Police detention can last up to 22 days and the principle of presumption of innocence is not as strong as in France. Rokudenashiko also says the police lied to her so she wouldn’t call a lawyer.

During the preparation of the report, the artist also reports on the absurdity of the situation: the police are terribly embarrassed to utter the term “deficiency” and they hardly manage to reread the deposit without stammering. Furthermore, despite many explanations, no one seems to understand the concept of crowdfunding.

Complicated media handling

After spending a busy week in prison and being treated like a criminal by the Japanese media that posted her photo, Rokudenashiko shows up freely thanks to the support of her admirers. A second arrest and trial later, she was finally found not guilty in 2017.

To expose her situation and denounce the ridiculousness of such a legal extremity for an artistic project, she published a manga entitled The Art of the Vulva, an Obscenity? in which she tells her story and her project.

Plus, she finally succeeded in her kayak vulva project!

The paradox of Article 75 of the Criminal Code

This story is necessary to understand the paradox of sexual representation in Japan. Rokudenashiko himself asks the question: How is it that sex toys with the image of the vagina are over-the-counter, but artistic representation is a problem?

The same applies to religious festivals. As we mentioned in the preamble, the Kanamara Matsuri brings together thousands of people every year. On this occasion, many derivatives with the image of penises are sold and they blend perfectly with the decor without shocking the Japanese.
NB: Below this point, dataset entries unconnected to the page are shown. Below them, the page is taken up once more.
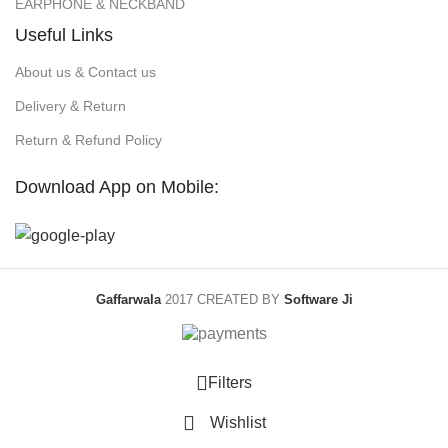
EARPHONE & NECKBAND
Useful Links
About us & Contact us
Delivery & Return
Return & Refund Policy
Download App on Mobile:
Gaffarwala
2017 CREATED BY
Software Ji
Filters
Wishlist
In Japan, Article 75 of the Criminal Code punishes anyone who distributes or sells material classified as “obscene”. There is Article 21 which guarantees freedom of expression and officially prohibits censorship. However, this article is inconsistent with Article 75. In addition, the precise definition of profanity is often a legal issue.

Fortunately, Rokudenashiko’s lack of conviction can also be explained by a 2008 case law. This allows an exception to show pubic hair and genitals when it comes to an artistic result.

Jurisdiction and Marketing: The Best Enemies

In addition, the laws on pornography are in stark contrast to the particularly productive sexual marketing in Japan.

To distract censorship, the pornographic industry is forced to use “masks” on the genitals. It is therefore common to find black rectangles as hiding places in hentais or erotic magazines and pixelation in video formats.

In a country where the pornographic industry has annual sales of nearly € 4.3 billion and is second in the world after the US, these laws can quickly appear paradoxical.

Humility and Japanese culture

This paradox is not only felt in the criminal code. While Japanese humility precludes kissing in public, nudity in public bread is common.

This contradiction can also be felt in pop culture: who has never read manga with female characters in embarrassing situations or victims of explicit sexual innuendos? In many classic shônens there are also heroines of exaggerated proportions (who, by the way, sometimes cause significant nosebleeds).

For example, the mangas by Ken Akamatsu (Love Hina, Negima!) Particularly reveal this situation. In any volume, one of the heroines must necessarily lose her clothes, and most often for completely absurd reasons.

Obviously, the fan service is primarily used as a selling point and a means of making the reader laugh. However, it has become so systematic that no one would dare cry sexism if punished to sound like a boomer at best, an ignorant, despicable manga culture at worst.

Although mentalities tend to change due to art and less and less sexualized depictions of women, it will still be a long way to go before mentalities in relation to depicting female sexual attributes evolve.